>>

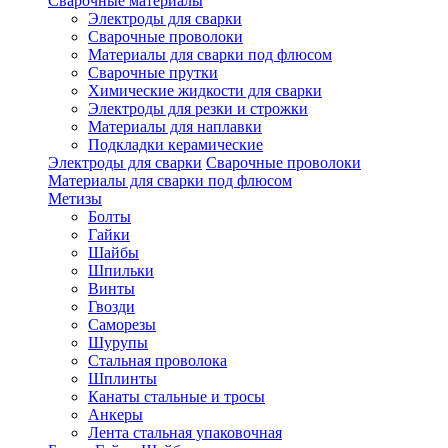
Сварочные материалы
Электроды для сварки
Сварочные проволоки
Материалы для сварки под флюсом
Сварочные прутки
Химические жидкости для сварки
Электроды для резки и строжки
Материалы для наплавки
Подкладки керамические
Электроды для сварки
Сварочные проволоки
Материалы для сварки под флюсом
Метизы
Болты
Гайки
Шайбы
Шпильки
Винты
Гвозди
Саморезы
Шурупы
Стальная проволока
Шплинты
Канаты стальные и тросы
Анкеры
Лента стальная упаковочная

<<

EXERCISE OBJECTIVE:
Pictures are to be excluded; everything else in the records must be reproduced exactly.

RESULT FOR THIS EXERCISE:
Сварочные материалы
Электроды для сварки
Сварочные проволоки
Материалы для сварки под флюсом
Сварочные прутки
Химические жидкости для сварки
Электроды для резки и строжки
Материалы для наплавки
Подкладки керамические
Электроды для сварки
Сварочные проволоки
Материалы для сварки под флюсом
Метизы
Болты
Гайки
Шайбы
Шпильки
Винты
Гвозди
Саморезы
Шурупы
Стальная проволока
Шплинты
Канаты стальные и тросы
Анкеры
Лента стальная упаковочная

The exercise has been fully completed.